Hello! I am using the FunctionFeaturizer to generate combinations of functionalized descriptors via the following method,

    function_featurizer = FunctionFeaturizer(multi_feature_depth=2,combo_function=np.prod)
    function_featurizer.set_n_jobs(n_cpus)
    function_featurizer=function_featurizer.fit(df_x[selected_feature_list])
    df_combined=function_featurizer.featurize_dataframe(df_x[selected_feature_list],selected_feature_list)

The features I get include functions of ‘x0’, ‘x1’ etc. which were not in the original dataset (i.e. x0**3/x1**2); I am assuming these are substitutions of features or combinations of features but I’m not positive. I am reviewing the source to try and figure it out but some explanation would be greatly appreciated.

Thanks!

dptru10 · November 18, 2021, 4:36pm

My thoughts are that the expressions I’m using as my column headers aren’t being converted from ‘x0’ etc. back to the original expression.

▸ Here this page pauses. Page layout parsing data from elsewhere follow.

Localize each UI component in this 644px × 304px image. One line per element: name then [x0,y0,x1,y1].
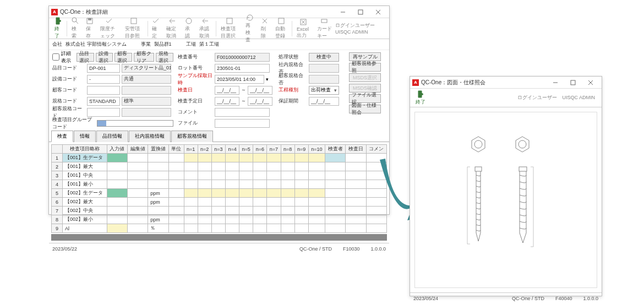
inspect-date-to[interactable]: __/__/__ [248,86,272,95]
tab-inspect[interactable]: 検査 [51,131,73,142]
status-badge: 検査中 [309,53,339,62]
itemsel-button[interactable]: 検査項目選択 [217,16,242,41]
plan-date-from[interactable]: __/__/__ [215,97,239,106]
comment-input[interactable] [215,108,270,117]
svg-rect-14 [519,167,527,171]
device-code-input[interactable]: - [87,75,120,84]
custspec-input[interactable] [87,108,120,117]
tab-info[interactable]: 情報 [74,131,96,142]
reinspect-button[interactable]: 再検査 [242,13,258,45]
lot-no-input[interactable]: 230501-01 [215,64,270,73]
sub-exit-button[interactable]: 終了 [412,89,429,107]
spec-code-input[interactable]: STANDARD [87,97,120,106]
device-select-button[interactable]: 設備選択 [96,53,113,62]
tab-iteminfo[interactable]: 品目情報 [96,131,128,142]
grid-header: 検査者 [325,145,346,154]
sub-minimize-button[interactable] [547,77,564,88]
grid-header: n=9 [294,145,308,154]
table-row[interactable]: 3【001】中央 [52,171,387,180]
grid-area: 検査項目略称入力値編集値置換値単位n=1n=2n=3n=4n=5n=6n=7n=… [49,142,389,243]
sub-titlebar: A QC-One：図面・仕様照会 [410,77,602,89]
table-row[interactable]: 1【001】生データ [52,154,387,162]
toolbar: 終了 検索 保存 限度チェック 安管項目参照 確定 確定取消 承認 承認取消 検… [49,18,389,39]
store-button[interactable]: 保存 [83,16,97,41]
grid-header [52,145,63,154]
drawing-ref-button[interactable]: 図面・仕様照会 [349,105,381,113]
grid-header: n=6 [253,145,267,154]
grid-header: n=2 [198,145,211,154]
svg-point-1 [72,18,77,22]
table-row[interactable]: 9Al％ [52,224,387,233]
sub-maximize-button[interactable] [564,77,582,88]
table-row[interactable]: 4【001】最小 [52,180,387,189]
customer-clear-button[interactable]: 顧客クリア [134,53,154,62]
delete-button[interactable]: 削除 [258,16,272,41]
detail-toggle[interactable] [52,53,59,61]
undo2-button[interactable]: 承認取消 [196,16,215,41]
svg-rect-8 [571,80,575,85]
warranty-input[interactable]: __/__/__ [309,97,339,106]
spec-select-button[interactable]: 規格選択 [156,53,173,62]
item-select-button[interactable]: 品目選択 [77,53,94,62]
svg-rect-7 [321,19,327,23]
grid-header: 単位 [168,145,184,154]
autoreg-button[interactable]: 自動登録 [272,16,291,41]
window-title: QC-One：検査詳細 [60,8,334,16]
limit-button[interactable]: 限度チェック [97,16,122,41]
approve-button[interactable]: 承認 [182,16,196,41]
inspection-grid[interactable]: 検査項目略称入力値編集値置換値単位n=1n=2n=3n=4n=5n=6n=7n=… [51,144,387,233]
statusbar: 2023/05/22 QC-One / STD F10030 1.0.0.0 [49,243,389,254]
confirm-button[interactable]: 確定 [149,16,163,41]
tab-bar: 検査 情報 品目情報 社内規格情報 顧客規格情報 [49,130,389,142]
excel-button[interactable]: Excel出力 [293,17,313,40]
inspect-date-from[interactable]: __/__/__ [215,86,239,95]
label-group-code: 検査項目グループコード [52,116,95,131]
sample-datetime-input[interactable]: 2023/05/01 14:00 [215,75,264,84]
minimize-button[interactable] [334,7,352,18]
file-input[interactable] [215,119,270,128]
sub-close-button[interactable] [582,77,599,88]
grid-header: 置換値 [148,145,168,154]
drawing-viewer[interactable] [414,112,597,288]
detail-panel: 詳細表示 品目選択 設備選択 顧客選択 顧客クリア 規格選択 品目コードDP-0… [49,50,389,130]
grid-header: n=3 [211,145,225,154]
grid-header: n=10 [308,145,325,154]
internal-result [309,64,339,73]
search-button[interactable]: 検索 [68,16,83,41]
custspec-ref-button[interactable]: 顧客規格参照 [349,63,381,72]
close-button[interactable] [369,7,387,18]
table-row[interactable]: 2【001】最大 [52,162,387,171]
process-type-select[interactable]: 出荷検査 [309,86,339,95]
inspection-no: F0010000000712 [215,53,270,62]
sub-window-title: QC-One：図面・仕様照会 [421,79,547,86]
table-row[interactable]: 7【002】中央 [52,207,387,215]
table-row[interactable]: 8【002】最小ppm [52,215,387,224]
table-row[interactable]: 6【002】最大ppm [52,198,387,207]
tab-custspec[interactable]: 顧客規格情報 [171,131,213,142]
calendar-icon[interactable]: ▾ [266,77,269,82]
safeitem-button[interactable]: 安管項目参照 [122,16,146,41]
exit-button[interactable]: 終了 [51,16,66,41]
grid-header: n=1 [184,145,198,154]
grid-header: 編集値 [128,145,148,154]
undo1-button[interactable]: 確定取消 [163,16,182,41]
grid-header: n=7 [267,145,281,154]
svg-rect-5 [279,18,284,24]
grid-header: 検査日 [346,145,366,154]
msds-select-button[interactable]: MSDS選択 [349,73,381,82]
tab-intspec[interactable]: 社内規格情報 [129,131,171,142]
customer-code-input[interactable] [87,86,120,95]
customer-select-button[interactable]: 顧客選択 [114,53,132,62]
svg-rect-4 [227,18,232,24]
svg-rect-13 [475,167,482,171]
app-icon: A [51,9,58,15]
table-row[interactable]: 5【002】生データppm [52,189,387,198]
card-button[interactable]: カードキー [314,16,336,41]
grid-header: 検査項目略称 [63,145,107,154]
sub-window: A QC-One：図面・仕様照会 終了 ログインユーザー UISQC ADMIN [410,76,602,296]
scrollbar[interactable] [51,234,387,241]
plan-date-to[interactable]: __/__/__ [248,97,272,106]
maximize-button[interactable] [352,7,369,18]
item-code-input[interactable]: DP-001 [87,64,120,73]
svg-point-10 [474,140,482,148]
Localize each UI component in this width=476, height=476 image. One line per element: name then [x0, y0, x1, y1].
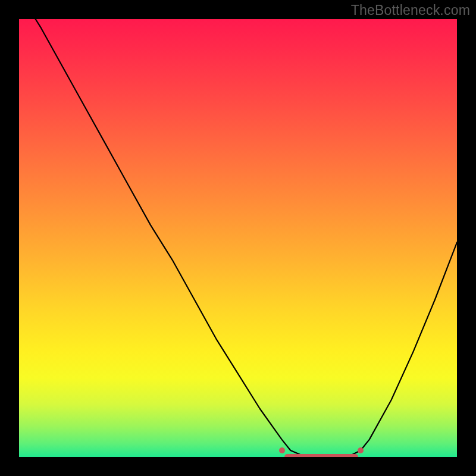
highlight-dot-left: [279, 447, 285, 453]
highlight-dot-right: [358, 447, 364, 453]
curve-svg: [19, 19, 457, 457]
plot-area: [19, 19, 457, 457]
bottleneck-curve: [19, 19, 457, 457]
watermark-text: TheBottleneck.com: [351, 2, 470, 18]
highlight-band: [284, 454, 358, 457]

Referring to the generate_expressions_combinations function in the FunctionFeaturizer class.

def generate_expressions_combinations(expressions, combo_depth=2, combo_function=np.prod):
    """
    This function takes a list of strings representing functions
    of x, converts them to sympy expressions, and combines
    them according to the combo_depth parameter.  Also filters
    resultant expressions for any redundant ones determined
    by sympy expression equivalence.
    Args:
        expressions (strings): all of the sympy-parseable strings
            to be converted to expressions and combined, e. g.
            ["1 / x", "x ** 2"], must be functions of x
        combo_depth (int): the number of independent variables to consider
        combo_function (method): the function which combines the
            the respective expressions provided, defaults to np.prod,
            i. e. the cumulative product of the expressions
    Returns:
        list of unique non-trivial expressions for featurization
            of inputs
    """
    # Convert to array for simpler subsitution
    exp_array = sp.Array([parse_expr(exp) for exp in expressions])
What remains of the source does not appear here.